Senthil Kumar: Comprehensive Overview of First-Line Treatment for Metastatic Anal Cancer
Senthil Kumar, Medical Oncologist at Red Hills, Chennai shared a post on X:
“Comprehensive Overview of First-Line Treatment for Metastatic Anal Cancer.
1. InterAACT Trial
Arms: Cisplatin plus 5-fluorouracil (5-FU) vs. carboplatin plus weekly paclitaxel.
Carboplatin/Paclitaxel:
Progression-Free Survival (PFS):
8.1 months.
Overall Survival (OS):
20 months.
Cisplatin/5-FU (Comparator Arm):
Progression-Free Survival (PFS):
5.7 months.
Overall Survival (OS):
12.3 months.
2. FOLFCIS Regimen
Progression-Free Survival (PFS):
7.1 months.
Overall Survival (OS):
22.1 months.
3. DCF (Docetaxel, Cisplatin, and 5-Fluorouracil) Regimen
Efficacy:
Progression-Free Survival (PFS):
11 months.
Toxicity:
Grade 3 or Higher Adverse Effects: 83% in the DCF regimen.
Patient Selection:
Best suited for younger, fit patients (Performance Status 0), particularly in high-volume disease, oligometastatic cases, or when rapid response is critical.
Significant toxicity limits its use to selected cases.
4. Modified DCF
Progression-Free Survival (PFS):
11 months.
Toxicity:
Grade 3 + Adverse Effects: 53%, lower than the standard DCF regimen.
Patient Selection:
A viable option for slightly less fit or elderly patients (Performance Status 1).

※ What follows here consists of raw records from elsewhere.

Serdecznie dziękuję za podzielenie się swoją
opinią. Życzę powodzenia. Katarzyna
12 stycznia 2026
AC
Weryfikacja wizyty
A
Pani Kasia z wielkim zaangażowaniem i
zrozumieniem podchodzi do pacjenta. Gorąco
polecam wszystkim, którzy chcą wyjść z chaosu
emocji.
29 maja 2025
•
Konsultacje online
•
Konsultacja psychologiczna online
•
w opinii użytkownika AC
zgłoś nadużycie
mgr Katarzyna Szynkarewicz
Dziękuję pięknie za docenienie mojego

5. Cisplatin/5-Fluorouracil (Cis 5-FU)
Progression-Free Survival (PFS):
5.7 months (as per InterAACT trial).
Overall Survival (OS):
12.3 months.
Objective Response Rate (ORR): noted to be high ( 60-75%), but responses were often not sustained.
6. FOLFOX Regimen
Efficacy: Limited data in metastatic anal cancer; more commonly used in colorectal cancers.
Role of Immunotherapy
7. POD1UM-303/InterAACT 2 Trial
Arms: Retifanlimab (anti-PD-1) combined with standard chemotherapy (carboplatin and paclitaxel) vs. chemotherapy alone.
Efficacy:
Progression-Free Survival (PFS):
Median PFS was 9.3 months in the combination arm compared to 7.4 months in the chemotherapy-alone arm (HR 0.63; p=0.0006).
Overall Survival (OS):
A trend toward improved OS was observed with the combination therapy (29.2 months vs. 23.0 months; HR 0.70; p=0.0273).
Significance:
This trial represents the largest randomized study in metastatic unresectable anal cancer, indicating that adding retifanlimab to chemotherapy may become a new standard of care.

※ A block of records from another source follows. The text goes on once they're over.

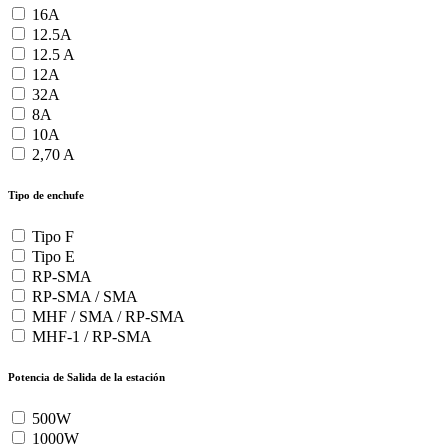
16A
12.5A
12.5 A
12A
32A
8A
10A
2,70 A
Tipo de enchufe
Tipo F
Tipo E
RP-SMA
RP-SMA / SMA
MHF / SMA / RP-SMA
MHF-1 / RP-SMA
Potencia de Salida de la estación
500W
1000W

8. SCARCE-PRODIGE 60 Trial
Study Type: Phase II study.
Arms: DCF with or without atezolizumab as first-line treatment in anal cancer.
Efficacy:
12-Month Progression-Free Survival (PFS): 44.2% in the experimental arm.
Objective Response Rate (ORR): 74.6% in the experimental arm.
Grade 3 Toxicities: 59.0% in the experimental arm.
Outcome – negative trial.
Final Insights
The best regimen for first-line treatment of metastatic anal cancer remains carboplatin plus weekly paclitaxel, as demonstrated by the InterAACT trial.
Other acceptable regimens include:
Next best option: FOLFCIS, particularly in cases where carboplatin/paclitaxel is not feasible.
DCF: Recommended for young, fit patients with high-volume disease, oligometastases, or when a rapid response is required. However, the significant toxicity profile (83% Grade 3+) limits its use to carefully selected cases.
Modified DCF: Suitable for slightly less fit or elderly patients, offering comparable efficacy with reduced toxicity (53% Grade 3+).
Cisplatin/5-FU: Shows a high objective response rate (ORR), but responses are often not sustained, making it less favorable compared to other regimens.
FOLFOX: A reasonable alternative with limited supporting data.
New Emerging Standard of Care: The POD1UM-303 combination of retifanlimab with carboplatin and paclitaxel is showing promising data and may redefine the standard of care in the near future.
HIV and HPV Status: Currently, these factors do not influence treatment strategies, as evidence does not indicate differential outcomes based on these statuses.”